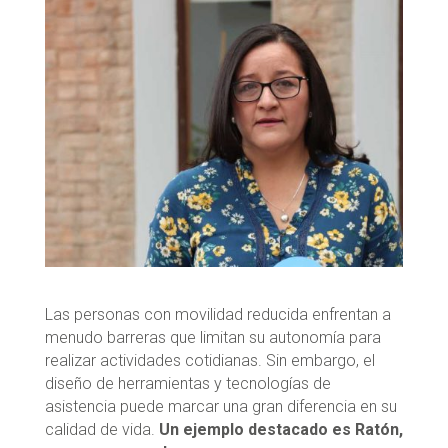
Las personas con movilidad reducida enfrentan a
menudo barreras que limitan su autonomía para
realizar actividades cotidianas. Sin embargo, el
diseño de herramientas y tecnologías de
asistencia puede marcar una gran diferencia en su
calidad de vida.
Un ejemplo destacado es Ratón,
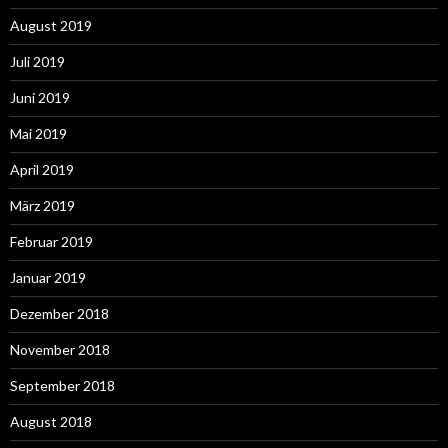
August 2019
Juli 2019
Juni 2019
Mai 2019
April 2019
März 2019
Februar 2019
Januar 2019
Dezember 2018
November 2018
September 2018
August 2018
┄┄┄┄┄┄
Could you return each entry word for word, with the images omitted?

Las personas con movilidad reducida enfrentan a
menudo barreras que limitan su autonomía para
realizar actividades cotidianas. Sin embargo, el
diseño de herramientas y tecnologías de
asistencia puede marcar una gran diferencia en su
calidad de vida.
Un ejemplo destacado es Ratón,
August 2019
Juli 2019
Juni 2019
Mai 2019
April 2019
März 2019
Februar 2019
Januar 2019
Dezember 2018
November 2018
September 2018
August 2018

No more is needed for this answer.